*WHAT IS NEEDED*. Set down all of the data exactly as it appears.
____ MATERIAL FOR THIS TASK
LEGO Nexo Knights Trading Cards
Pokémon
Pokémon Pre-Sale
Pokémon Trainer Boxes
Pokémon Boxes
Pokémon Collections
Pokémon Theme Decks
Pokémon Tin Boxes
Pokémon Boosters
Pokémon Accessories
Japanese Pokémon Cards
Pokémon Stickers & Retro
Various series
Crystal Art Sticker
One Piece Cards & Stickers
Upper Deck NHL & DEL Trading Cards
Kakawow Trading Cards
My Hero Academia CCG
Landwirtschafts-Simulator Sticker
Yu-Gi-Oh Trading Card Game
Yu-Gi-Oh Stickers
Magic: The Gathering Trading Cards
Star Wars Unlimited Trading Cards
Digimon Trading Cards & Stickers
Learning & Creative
________
*FINISHED EXERCISE*.
LEGO Nexo Knights Trading Cards
Pokémon
Pokémon Pre-Sale
Pokémon Trainer Boxes
Pokémon Boxes
Pokémon Collections
Pokémon Theme Decks
Pokémon Tin Boxes
Pokémon Boosters
Pokémon Accessories
Japanese Pokémon Cards
Pokémon Stickers & Retro
Various series
Crystal Art Sticker
One Piece Cards & Stickers
Upper Deck NHL & DEL Trading Cards
Kakawow Trading Cards
My Hero Academia CCG
Landwirtschafts-Simulator Sticker
Yu-Gi-Oh Trading Card Game
Yu-Gi-Oh Stickers
Magic: The Gathering Trading Cards
Star Wars Unlimited Trading Cards
Digimon Trading Cards & Stickers
Learning & Creative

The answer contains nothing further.